About this Site
This site was designed and built by Christopher Bolton in 2007, based on an earlier site by Anthang Hoang '00. Banner images throughout the site are from photographs of China, Japan, and Williams by Christopher Bolton, Cornelius Kubler, and Fumiko Yamakawa.
If you have comments or questions about this site, please contact the department chair at the address listed on our contacts page.
For those with an interest in the design philosophy behind this site, there are some further details below.
Standards
The new site was built with careful attention to web standards and accessibility. It is written in HTML 4.01, without any javascript, and with all the visual formatting separated out in cascading style sheets. If you are viewing this on a browser or other client that does not support CSS, you will not see the colors, page backgrounds, or two-column layout, but you should still be able to see all the information, sensibly organized.
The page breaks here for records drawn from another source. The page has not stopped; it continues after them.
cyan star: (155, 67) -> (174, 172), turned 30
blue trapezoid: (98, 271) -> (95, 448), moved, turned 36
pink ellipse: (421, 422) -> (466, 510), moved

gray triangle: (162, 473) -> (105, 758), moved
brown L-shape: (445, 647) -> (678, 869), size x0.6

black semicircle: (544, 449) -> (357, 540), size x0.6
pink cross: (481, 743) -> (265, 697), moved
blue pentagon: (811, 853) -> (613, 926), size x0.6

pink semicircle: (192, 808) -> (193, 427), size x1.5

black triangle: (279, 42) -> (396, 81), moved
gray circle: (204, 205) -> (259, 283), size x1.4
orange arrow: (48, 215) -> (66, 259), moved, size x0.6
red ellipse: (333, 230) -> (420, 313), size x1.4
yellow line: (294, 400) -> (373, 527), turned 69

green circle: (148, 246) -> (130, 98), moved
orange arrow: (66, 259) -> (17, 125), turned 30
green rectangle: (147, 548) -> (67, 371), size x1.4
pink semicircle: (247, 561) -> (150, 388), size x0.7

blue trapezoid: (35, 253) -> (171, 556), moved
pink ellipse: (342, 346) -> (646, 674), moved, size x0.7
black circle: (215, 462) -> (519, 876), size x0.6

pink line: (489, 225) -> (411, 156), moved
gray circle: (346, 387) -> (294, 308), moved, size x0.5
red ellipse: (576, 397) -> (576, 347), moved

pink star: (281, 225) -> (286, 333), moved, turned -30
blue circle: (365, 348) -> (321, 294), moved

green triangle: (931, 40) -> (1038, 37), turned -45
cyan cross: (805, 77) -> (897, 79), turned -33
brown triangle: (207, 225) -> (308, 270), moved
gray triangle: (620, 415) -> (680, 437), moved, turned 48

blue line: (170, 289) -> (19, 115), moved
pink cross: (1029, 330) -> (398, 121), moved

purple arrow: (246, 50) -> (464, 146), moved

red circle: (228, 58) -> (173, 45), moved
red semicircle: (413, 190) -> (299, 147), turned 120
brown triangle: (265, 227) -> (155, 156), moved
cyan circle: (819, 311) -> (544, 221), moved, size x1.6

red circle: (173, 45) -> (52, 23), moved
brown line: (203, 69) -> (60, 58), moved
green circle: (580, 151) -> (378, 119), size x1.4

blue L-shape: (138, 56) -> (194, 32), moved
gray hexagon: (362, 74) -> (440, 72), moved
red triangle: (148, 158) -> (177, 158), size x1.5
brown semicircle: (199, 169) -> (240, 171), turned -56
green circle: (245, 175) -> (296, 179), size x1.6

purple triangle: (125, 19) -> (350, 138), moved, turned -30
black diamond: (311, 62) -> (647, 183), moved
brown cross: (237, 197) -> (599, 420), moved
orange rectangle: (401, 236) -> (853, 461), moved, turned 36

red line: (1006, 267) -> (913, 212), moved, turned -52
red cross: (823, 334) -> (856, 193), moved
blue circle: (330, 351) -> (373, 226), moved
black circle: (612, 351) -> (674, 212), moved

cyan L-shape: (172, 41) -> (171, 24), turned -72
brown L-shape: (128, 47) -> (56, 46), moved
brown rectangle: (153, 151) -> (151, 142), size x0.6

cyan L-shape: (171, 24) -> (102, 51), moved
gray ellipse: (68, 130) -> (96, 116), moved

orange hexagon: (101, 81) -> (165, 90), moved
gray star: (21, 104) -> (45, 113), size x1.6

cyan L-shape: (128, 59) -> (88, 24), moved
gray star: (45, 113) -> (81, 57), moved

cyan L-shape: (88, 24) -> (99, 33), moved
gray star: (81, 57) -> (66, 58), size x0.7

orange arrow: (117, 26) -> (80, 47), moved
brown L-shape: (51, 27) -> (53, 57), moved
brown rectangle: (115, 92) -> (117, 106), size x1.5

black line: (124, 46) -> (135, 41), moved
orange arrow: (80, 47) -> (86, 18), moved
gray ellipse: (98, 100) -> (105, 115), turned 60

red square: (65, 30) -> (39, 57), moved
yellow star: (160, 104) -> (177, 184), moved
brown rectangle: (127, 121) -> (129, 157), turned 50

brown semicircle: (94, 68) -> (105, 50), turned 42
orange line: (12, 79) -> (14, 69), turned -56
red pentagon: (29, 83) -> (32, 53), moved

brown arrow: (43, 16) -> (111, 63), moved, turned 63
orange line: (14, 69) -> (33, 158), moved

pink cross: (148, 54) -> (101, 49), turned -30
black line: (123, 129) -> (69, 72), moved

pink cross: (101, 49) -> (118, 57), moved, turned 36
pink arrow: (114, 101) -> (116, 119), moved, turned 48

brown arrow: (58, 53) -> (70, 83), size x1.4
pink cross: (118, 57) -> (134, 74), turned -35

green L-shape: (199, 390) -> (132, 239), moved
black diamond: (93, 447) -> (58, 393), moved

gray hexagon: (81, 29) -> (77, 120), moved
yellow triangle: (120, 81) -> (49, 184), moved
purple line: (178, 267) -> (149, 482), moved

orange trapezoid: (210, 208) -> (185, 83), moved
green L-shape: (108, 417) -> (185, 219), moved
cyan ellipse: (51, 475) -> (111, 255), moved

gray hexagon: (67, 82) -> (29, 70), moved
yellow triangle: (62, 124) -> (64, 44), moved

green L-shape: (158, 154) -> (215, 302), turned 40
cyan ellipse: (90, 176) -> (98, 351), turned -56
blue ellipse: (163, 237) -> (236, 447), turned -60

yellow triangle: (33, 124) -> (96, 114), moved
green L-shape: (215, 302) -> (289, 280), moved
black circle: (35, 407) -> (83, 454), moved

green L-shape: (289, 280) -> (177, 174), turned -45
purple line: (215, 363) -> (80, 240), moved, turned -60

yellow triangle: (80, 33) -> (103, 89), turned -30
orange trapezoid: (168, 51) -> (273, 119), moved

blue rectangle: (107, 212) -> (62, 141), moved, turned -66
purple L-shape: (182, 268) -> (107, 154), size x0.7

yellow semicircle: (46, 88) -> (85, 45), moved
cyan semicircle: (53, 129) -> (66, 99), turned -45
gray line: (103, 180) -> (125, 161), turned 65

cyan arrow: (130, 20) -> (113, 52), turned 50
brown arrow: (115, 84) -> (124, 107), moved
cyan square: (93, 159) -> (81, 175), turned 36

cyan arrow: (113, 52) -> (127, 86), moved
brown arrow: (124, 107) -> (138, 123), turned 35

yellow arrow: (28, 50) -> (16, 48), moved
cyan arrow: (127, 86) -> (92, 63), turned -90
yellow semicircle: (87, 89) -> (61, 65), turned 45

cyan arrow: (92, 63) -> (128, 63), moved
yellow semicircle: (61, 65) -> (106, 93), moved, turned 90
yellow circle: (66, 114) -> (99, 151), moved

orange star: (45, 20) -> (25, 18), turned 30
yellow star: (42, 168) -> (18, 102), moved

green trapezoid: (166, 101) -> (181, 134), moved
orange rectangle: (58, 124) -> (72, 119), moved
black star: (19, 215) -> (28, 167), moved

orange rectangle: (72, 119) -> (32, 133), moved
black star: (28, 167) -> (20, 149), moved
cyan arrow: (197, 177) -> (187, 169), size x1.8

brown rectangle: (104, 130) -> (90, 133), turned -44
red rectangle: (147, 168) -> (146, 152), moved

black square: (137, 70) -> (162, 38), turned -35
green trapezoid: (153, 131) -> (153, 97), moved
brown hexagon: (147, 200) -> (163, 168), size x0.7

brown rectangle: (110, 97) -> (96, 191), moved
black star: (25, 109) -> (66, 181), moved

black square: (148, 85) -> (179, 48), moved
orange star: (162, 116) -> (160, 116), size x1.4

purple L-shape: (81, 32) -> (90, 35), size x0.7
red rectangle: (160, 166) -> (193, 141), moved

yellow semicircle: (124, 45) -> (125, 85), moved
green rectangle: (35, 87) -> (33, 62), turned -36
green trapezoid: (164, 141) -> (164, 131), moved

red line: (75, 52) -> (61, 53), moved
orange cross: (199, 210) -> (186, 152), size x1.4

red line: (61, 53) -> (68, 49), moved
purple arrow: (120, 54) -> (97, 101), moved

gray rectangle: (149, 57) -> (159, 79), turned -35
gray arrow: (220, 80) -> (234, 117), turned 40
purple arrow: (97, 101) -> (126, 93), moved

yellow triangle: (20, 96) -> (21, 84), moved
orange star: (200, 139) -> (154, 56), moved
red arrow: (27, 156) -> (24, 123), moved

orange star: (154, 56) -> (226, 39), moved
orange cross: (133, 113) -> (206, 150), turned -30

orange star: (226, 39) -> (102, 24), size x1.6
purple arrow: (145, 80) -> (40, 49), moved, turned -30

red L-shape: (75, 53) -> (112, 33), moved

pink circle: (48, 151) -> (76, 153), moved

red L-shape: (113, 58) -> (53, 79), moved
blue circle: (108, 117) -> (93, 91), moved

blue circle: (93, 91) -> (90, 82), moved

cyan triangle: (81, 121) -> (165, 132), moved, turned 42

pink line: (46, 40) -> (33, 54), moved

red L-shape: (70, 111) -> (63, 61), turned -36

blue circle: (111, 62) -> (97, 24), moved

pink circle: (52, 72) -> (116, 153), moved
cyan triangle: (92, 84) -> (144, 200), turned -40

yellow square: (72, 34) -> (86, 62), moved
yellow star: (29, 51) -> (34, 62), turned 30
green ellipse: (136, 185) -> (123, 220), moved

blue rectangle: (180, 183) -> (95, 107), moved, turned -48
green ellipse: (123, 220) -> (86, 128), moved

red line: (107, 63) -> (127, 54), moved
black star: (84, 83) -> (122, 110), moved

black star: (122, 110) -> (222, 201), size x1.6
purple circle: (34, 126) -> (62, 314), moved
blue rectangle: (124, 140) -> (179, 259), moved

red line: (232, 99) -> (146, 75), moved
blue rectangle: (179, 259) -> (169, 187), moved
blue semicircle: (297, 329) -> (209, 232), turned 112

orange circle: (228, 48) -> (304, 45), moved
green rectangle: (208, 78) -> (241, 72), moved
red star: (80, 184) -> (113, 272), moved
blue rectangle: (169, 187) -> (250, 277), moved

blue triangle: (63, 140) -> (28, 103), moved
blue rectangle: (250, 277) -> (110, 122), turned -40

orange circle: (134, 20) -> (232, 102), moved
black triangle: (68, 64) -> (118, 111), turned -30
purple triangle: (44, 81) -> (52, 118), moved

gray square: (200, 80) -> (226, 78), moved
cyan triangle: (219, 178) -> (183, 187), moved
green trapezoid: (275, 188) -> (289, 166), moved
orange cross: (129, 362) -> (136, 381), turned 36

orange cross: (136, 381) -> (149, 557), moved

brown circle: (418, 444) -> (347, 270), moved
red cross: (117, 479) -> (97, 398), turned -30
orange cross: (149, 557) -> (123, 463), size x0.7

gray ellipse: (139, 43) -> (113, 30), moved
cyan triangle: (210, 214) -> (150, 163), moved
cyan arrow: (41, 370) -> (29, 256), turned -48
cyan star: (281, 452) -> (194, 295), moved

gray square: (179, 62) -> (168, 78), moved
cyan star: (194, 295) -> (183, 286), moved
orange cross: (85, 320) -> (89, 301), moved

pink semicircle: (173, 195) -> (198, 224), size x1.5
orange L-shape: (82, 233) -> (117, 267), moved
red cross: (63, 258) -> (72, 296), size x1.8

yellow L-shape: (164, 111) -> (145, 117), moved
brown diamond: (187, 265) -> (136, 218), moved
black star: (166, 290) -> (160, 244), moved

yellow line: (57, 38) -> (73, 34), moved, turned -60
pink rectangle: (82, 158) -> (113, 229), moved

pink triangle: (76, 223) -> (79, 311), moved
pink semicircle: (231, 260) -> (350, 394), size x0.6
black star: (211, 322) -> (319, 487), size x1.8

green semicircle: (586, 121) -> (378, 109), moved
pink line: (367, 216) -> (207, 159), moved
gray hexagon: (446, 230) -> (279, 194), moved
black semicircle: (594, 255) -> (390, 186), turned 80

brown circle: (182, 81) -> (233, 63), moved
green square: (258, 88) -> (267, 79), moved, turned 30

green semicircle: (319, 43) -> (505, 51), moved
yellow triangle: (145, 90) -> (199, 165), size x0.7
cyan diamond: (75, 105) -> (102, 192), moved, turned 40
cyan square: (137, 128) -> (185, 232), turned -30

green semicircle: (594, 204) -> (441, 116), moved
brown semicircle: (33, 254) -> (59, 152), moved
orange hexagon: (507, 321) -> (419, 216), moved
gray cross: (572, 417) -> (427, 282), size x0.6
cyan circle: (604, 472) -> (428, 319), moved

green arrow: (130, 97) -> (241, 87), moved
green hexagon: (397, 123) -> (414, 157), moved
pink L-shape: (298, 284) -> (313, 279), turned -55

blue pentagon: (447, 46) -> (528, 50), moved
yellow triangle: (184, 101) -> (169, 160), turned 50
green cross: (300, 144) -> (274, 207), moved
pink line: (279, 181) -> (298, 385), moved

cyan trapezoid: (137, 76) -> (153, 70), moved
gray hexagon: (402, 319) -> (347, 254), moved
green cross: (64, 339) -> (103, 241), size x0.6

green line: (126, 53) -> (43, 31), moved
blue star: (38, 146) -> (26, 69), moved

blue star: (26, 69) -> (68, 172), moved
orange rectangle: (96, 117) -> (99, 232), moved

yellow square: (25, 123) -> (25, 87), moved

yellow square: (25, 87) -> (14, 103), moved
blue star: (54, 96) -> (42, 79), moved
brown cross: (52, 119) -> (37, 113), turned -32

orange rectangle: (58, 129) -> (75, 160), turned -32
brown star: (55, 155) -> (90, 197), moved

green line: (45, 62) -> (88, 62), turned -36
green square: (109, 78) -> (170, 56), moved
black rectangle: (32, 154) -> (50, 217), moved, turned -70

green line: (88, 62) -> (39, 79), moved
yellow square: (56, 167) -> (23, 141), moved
The intent is that the page should support established web standards and be accessible to a wide range of "clients"--from modern web browsers to mobile devices like cell phones, search engines that have to parse the page, and possibly future applications that have not yet been developed. You can learn more about these standards from the World Wide Web Consortium (W3C), where you can also check this and other pages with their markup validation service. The badges in the footer of this page indicate that the html and CSS for all pages with the Asian Studies banner validate with no warnings or errors.
Accessibility
Pages that observe these standards are also generally more accessible to users with disabilities, some of whom use special browsers or tools. This site also observes guidelines for accessible web pages defined by the W3C Web Accessibility Initiative and elsewhere. The hidden "skip navigation" link at the top of the navigation links is for blind and physically handicapped users who must step through the page links sequentially; it allows these users to skip the remaining navigation links by moving the browser's focus directly to the main content.